# [What you will do]
Verbatim copy, images removed: write out the entries below.

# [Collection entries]
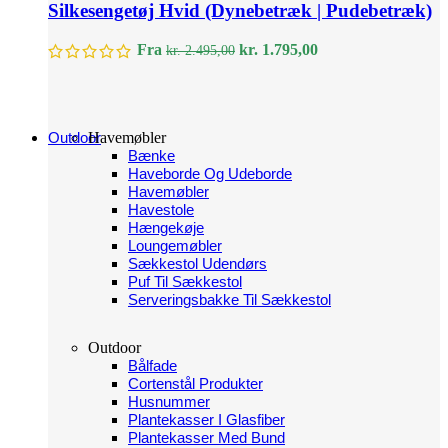
Silkesengetøj Hvid (Dynebetræk | Pudebetræk)
Den
Den
Fra
kr.
1.795,00
kr.
2.495,00
oprindelige
aktuelle
pris
pris
var:
er:
kr. 2.495,00.
kr. 1.795,00.
Outdoor
Havemøbler
Bænke
Haveborde Og Udeborde
Havemøbler
Havestole
Hængekøje
Loungemøbler
Sækkestol Udendørs
Puf Til Sækkestol
Serveringsbakke Til Sækkestol
Outdoor
Bålfade
Cortenstål Produkter
Husnummer
Plantekasser I Glasfiber
Plantekasser Med Bund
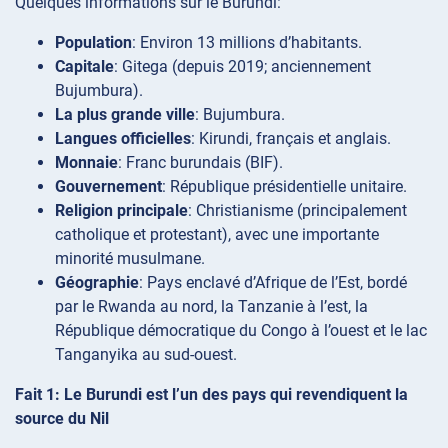
Quelques informations sur le Burundi:
Population
: Environ 13 millions d’habitants.
Capitale
: Gitega (depuis 2019; anciennement
Bujumbura).
La plus grande ville
: Bujumbura.
Langues officielles
: Kirundi, français et anglais.
Monnaie
: Franc burundais (BIF).
Gouvernement
: République présidentielle unitaire.
Religion principale
: Christianisme (principalement
catholique et protestant), avec une importante
minorité musulmane.
Géographie
: Pays enclavé d’Afrique de l’Est, bordé
par le Rwanda au nord, la Tanzanie à l’est, la
République démocratique du Congo à l’ouest et le lac
Tanganyika au sud-ouest.
Fait 1: Le Burundi est l’un des pays qui revendiquent la
source du Nil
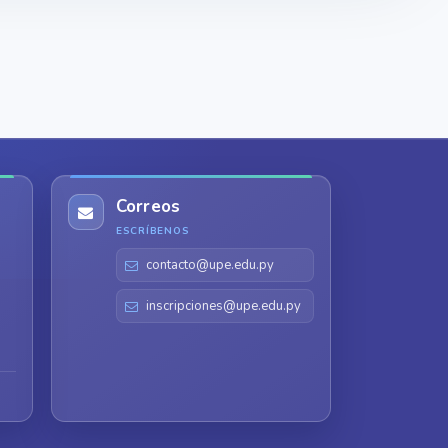
Correos
ESCRÍBENOS
contacto@upe.edu.py
inscripciones@upe.edu.py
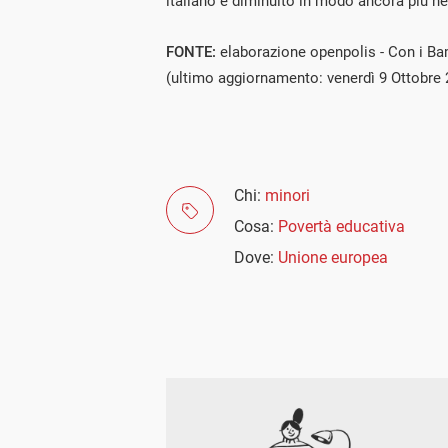
italiano è diminuito in modo ancora più ne
FONTE:
elaborazione openpolis - Con i Ba
(ultimo aggiornamento: venerdì 9 Ottobre 
Chi:
minori
Cosa:
Povertà educativa
Dove:
Unione europea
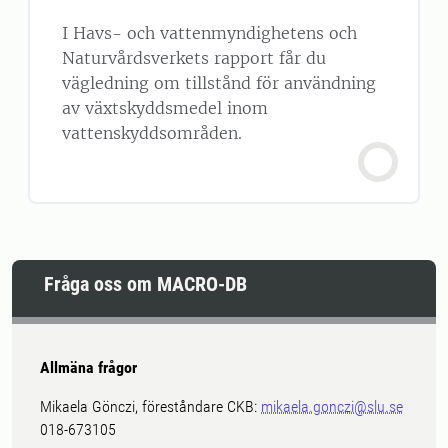
I Havs- och vattenmyndighetens och
Naturvårdsverkets rapport får du
vägledning om tillstånd för användning
av växtskyddsmedel inom
vattenskyddsområden.
Fråga oss om MACRO-DB
Allmäna frågor
Mikaela Gönczi, föreståndare CKB:
mikaela.gonczi@slu.se
018-673105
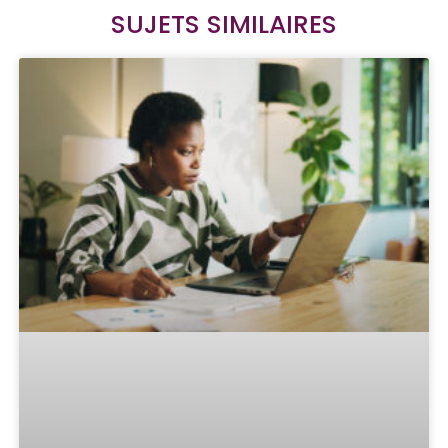
SUJETS SIMILAIRES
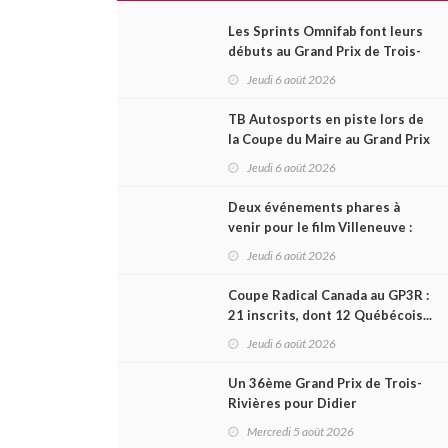
Les Sprints Omnifab font leurs
débuts au Grand Prix de Trois-
Rivières avec un format inspiré
Jeudi 6 août 2026
de Daytona
TB Autosports en piste lors de
la Coupe du Maire au Grand Prix
de Trois-Rivières
Jeudi 6 août 2026
Deux événements phares à
venir pour le film Villeneuve :
L'ascension d'une légende (+
Jeudi 6 août 2026
vidéo)
Coupe Radical Canada au GP3R :
21 inscrits, dont 12 Québécois...
et un premier gain d'Antoine
Jeudi 6 août 2026
Sénéchal dans la série ?
Un 36ème Grand Prix de Trois-
Rivières pour Didier
Schraenen... et une première en
Mercredi 5 août 2026
Challenge Canada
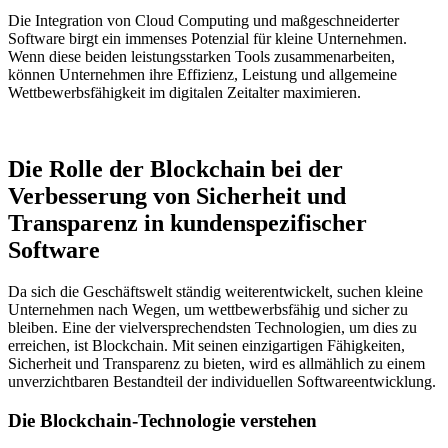
Die Integration von Cloud Computing und maßgeschneiderter
Software birgt ein immenses Potenzial für kleine Unternehmen.
Wenn diese beiden leistungsstarken Tools zusammenarbeiten,
können Unternehmen ihre Effizienz, Leistung und allgemeine
Wettbewerbsfähigkeit im digitalen Zeitalter maximieren.
Die Rolle der Blockchain bei der
Verbesserung von Sicherheit und
Transparenz in kundenspezifischer
Software
Da sich die Geschäftswelt ständig weiterentwickelt, suchen kleine
Unternehmen nach Wegen, um wettbewerbsfähig und sicher zu
bleiben. Eine der vielversprechendsten Technologien, um dies zu
erreichen, ist Blockchain. Mit seinen einzigartigen Fähigkeiten,
Sicherheit und Transparenz zu bieten, wird es allmählich zu einem
unverzichtbaren Bestandteil der individuellen Softwareentwicklung.
Die Blockchain-Technologie verstehen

# [Task answer]
Silkesengetøj Hvid (Dynebetræk | Pudebetræk)
Den
Den
Fra
kr.
1.795,00
kr.
2.495,00
oprindelige
aktuelle
pris
pris
var:
er:
kr. 2.495,00.
kr. 1.795,00.
Outdoor
Havemøbler
Bænke
Haveborde Og Udeborde
Havemøbler
Havestole
Hængekøje
Loungemøbler
Sækkestol Udendørs
Puf Til Sækkestol
Serveringsbakke Til Sækkestol
Outdoor
Bålfade
Cortenstål Produkter
Husnummer
Plantekasser I Glasfiber
Plantekasser Med Bund
Quelques informations sur le Burundi:
Population
: Environ 13 millions d’habitants.
Capitale
: Gitega (depuis 2019; anciennement
Bujumbura).
La plus grande ville
: Bujumbura.
Langues officielles
: Kirundi, français et anglais.
Monnaie
: Franc burundais (BIF).
Gouvernement
: République présidentielle unitaire.
Religion principale
: Christianisme (principalement
catholique et protestant), avec une importante
minorité musulmane.
Géographie
: Pays enclavé d’Afrique de l’Est, bordé
par le Rwanda au nord, la Tanzanie à l’est, la
République démocratique du Congo à l’ouest et le lac
Tanganyika au sud-ouest.
Fait 1: Le Burundi est l’un des pays qui revendiquent la
source du Nil
Correos
ESCRÍBENOS
contacto@upe.edu.py
inscripciones@upe.edu.py
italiano è diminuito in modo ancora più ne
FONTE:
elaborazione openpolis - Con i Ba
(ultimo aggiornamento: venerdì 9 Ottobre 
Chi:
minori
Cosa:
Povertà educativa
Dove:
Unione europea
I Havs- och vattenmyndighetens och
Naturvårdsverkets rapport får du
vägledning om tillstånd för användning
av växtskyddsmedel inom
vattenskyddsområden.
Fråga oss om MACRO-DB
Allmäna frågor
Mikaela Gönczi, föreståndare CKB:
mikaela.gonczi@slu.se
018-673105
SUJETS SIMILAIRES
Les Sprints Omnifab font leurs
débuts au Grand Prix de Trois-
Rivières avec un format inspiré
Jeudi 6 août 2026
de Daytona
TB Autosports en piste lors de
la Coupe du Maire au Grand Prix
de Trois-Rivières
Jeudi 6 août 2026
Deux événements phares à
venir pour le film Villeneuve :
L'ascension d'une légende (+
Jeudi 6 août 2026
vidéo)
Coupe Radical Canada au GP3R :
21 inscrits, dont 12 Québécois...
et un premier gain d'Antoine
Jeudi 6 août 2026
Sénéchal dans la série ?
Un 36ème Grand Prix de Trois-
Rivières pour Didier
Schraenen... et une première en
Mercredi 5 août 2026
Challenge Canada
Die Integration von Cloud Computing und maßgeschneiderter
Software birgt ein immenses Potenzial für kleine Unternehmen.
Wenn diese beiden leistungsstarken Tools zusammenarbeiten,
können Unternehmen ihre Effizienz, Leistung und allgemeine
Wettbewerbsfähigkeit im digitalen Zeitalter maximieren.
Die Rolle der Blockchain bei der
Verbesserung von Sicherheit und
Transparenz in kundenspezifischer
Software
Da sich die Geschäftswelt ständig weiterentwickelt, suchen kleine
Unternehmen nach Wegen, um wettbewerbsfähig und sicher zu
bleiben. Eine der vielversprechendsten Technologien, um dies zu
erreichen, ist Blockchain. Mit seinen einzigartigen Fähigkeiten,
Sicherheit und Transparenz zu bieten, wird es allmählich zu einem
unverzichtbaren Bestandteil der individuellen Softwareentwicklung.
Die Blockchain-Technologie verstehen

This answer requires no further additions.